*Prompt*. Only the lines that hold "اجاره" should be in the answer, each copied from the data below.

[Collected data]
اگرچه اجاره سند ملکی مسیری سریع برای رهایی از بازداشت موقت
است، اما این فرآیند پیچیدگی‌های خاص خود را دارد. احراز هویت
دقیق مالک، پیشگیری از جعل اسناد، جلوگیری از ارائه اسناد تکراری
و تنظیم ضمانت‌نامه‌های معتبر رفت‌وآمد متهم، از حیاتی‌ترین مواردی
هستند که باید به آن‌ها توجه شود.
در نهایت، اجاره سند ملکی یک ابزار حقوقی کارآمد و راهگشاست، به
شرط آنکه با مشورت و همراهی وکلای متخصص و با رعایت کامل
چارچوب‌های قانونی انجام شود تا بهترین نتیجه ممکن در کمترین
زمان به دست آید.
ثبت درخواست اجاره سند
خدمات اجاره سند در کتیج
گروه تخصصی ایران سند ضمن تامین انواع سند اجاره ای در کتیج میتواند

==

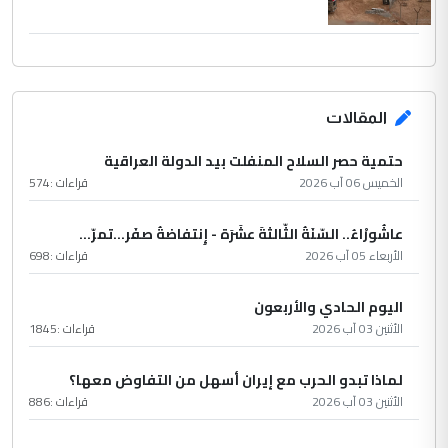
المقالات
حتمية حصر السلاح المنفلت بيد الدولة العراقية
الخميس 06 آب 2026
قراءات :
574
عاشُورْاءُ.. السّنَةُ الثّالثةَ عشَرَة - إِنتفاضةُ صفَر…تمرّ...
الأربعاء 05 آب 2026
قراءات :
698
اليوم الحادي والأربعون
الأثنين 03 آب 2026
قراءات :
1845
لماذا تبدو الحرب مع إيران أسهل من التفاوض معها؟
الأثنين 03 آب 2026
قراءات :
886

*Final answer*.
اگرچه اجاره سند ملکی مسیری سریع برای رهایی از بازداشت موقت
در نهایت، اجاره سند ملکی یک ابزار حقوقی کارآمد و راهگشاست، به
ثبت درخواست اجاره سند
خدمات اجاره سند در کتیج
گروه تخصصی ایران سند ضمن تامین انواع سند اجاره ای در کتیج میتواند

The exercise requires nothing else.